Here we concentrate on a region of about 25 km2 near Tumaco, although the trajectory of social change there seems consistent with what is known of the larger area from which Tumaco-La Tolita ceramics are known, which runs some 300 km along the Pacific coast. Inguapl II occupation was concentrated in mangrove and interfluvial zones, and most sites are very small surface scatters, but others are as large as 20 ha (Patino 2003). Artificial mounds ranging up to as high as 8 m were constructed in stages (Bouchard 198283, 1984; Patino 2003). These were common at both large and small settlements, but not ubiquitous. Although burials of various kinds are encountered in them, their fundamental purpose seems more architectural: to raise the structures on their tops above the surrounding level. These structures may have been elite residences or public or ceremonial buildings (Patino 2003). Marine and estuarine subsistence resources were complemented by raising maize, squash, manioc, and other crops—sometimes on raised fields constructed to make poorly drained local areas productive (Patino 1995, 2003). An association between these intensively cultivated raised field zones and larger settlements with bigger mounds may suggest greater involvement by elites in the subsistence economy than appears to have been the case in the Alto Magdalena or Tierradentro.
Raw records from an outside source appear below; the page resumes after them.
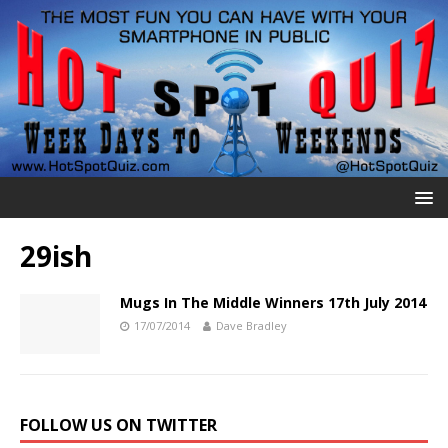
29ish
Mugs In The Middle Winners 17th July 2014
17/07/2014
Dave Bradley
FOLLOW US ON TWITTER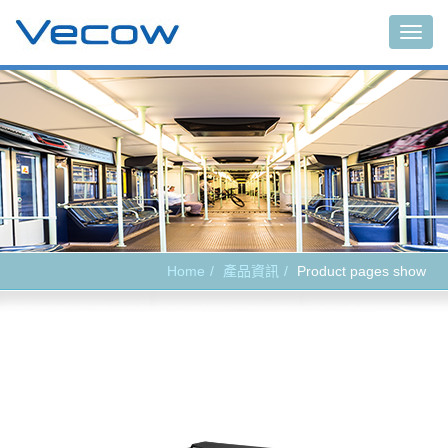
Main
Home
產品資訊
Product pages show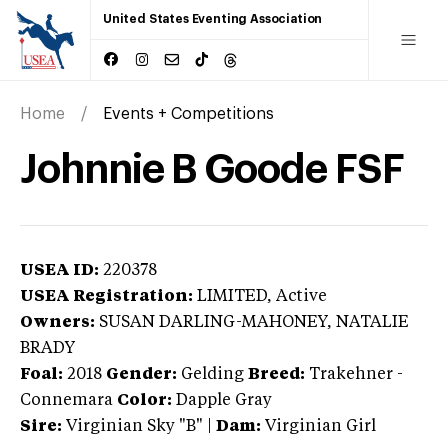
United States Eventing Association
Home
Events + Competitions
Johnnie B Goode FSF
USEA ID:
220378
USEA Registration:
LIMITED
, Active
Owners:
SUSAN DARLING-MAHONEY, NATALIE
BRADY
Foal:
2018
Gender:
Gelding
Breed:
Trakehner
-
Connemara
Color:
Dapple Gray
Sire:
Virginian Sky "B"
|
Dam:
Virginian Girl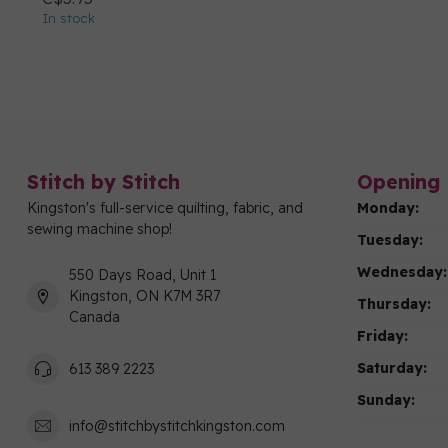
In stock
Stitch by Stitch
Opening 
Kingston's full-service quilting, fabric, and
Monday:
sewing machine shop!
Tuesday:
Wednesday:
550 Days Road, Unit 1
Kingston, ON K7M 3R7
Thursday:
Canada
Friday:
Saturday:
613 389 2223
Sunday:
info@stitchbystitchkingston.com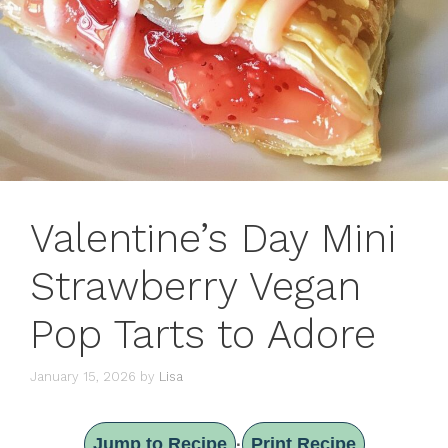
Valentine’s Day Mini
Strawberry Vegan
Pop Tarts to Adore
January 15, 2026
by
Lisa
Jump to Recipe
Print Recipe
·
El Morro times (AD 350-600) witnessed a major decline in numbers of sites, and a ceramic complex different enough from Inguapi II to suggest cultural discontinuity, although no occupational hiatus is observed (Bouchard 1982-83, 1984; Patino and Hernandez 2001; Patino 2003). Mounds and raised field complexes were abandoned, and elaborate ceramic figures were no longer made. El Morro is taken to represent either the gradual disappearance of hierarchical social organization (Patino 2003), or at least a considerable reduction in complexity (Rodriguez 2002). A hiatus is proposed for the two centuries following El Morro, until the archaeological record reappears, about AD 800, in the form of the Bucheli-Caunapi phase, represented by light occupation atop Inguapi II mounds and along river banks, which lasts until the Spanish Conquest (Bouchard 1982-83, 1984; Patino 2003). Little evidence of social hierarchy, political centralization, or intensive production is seen.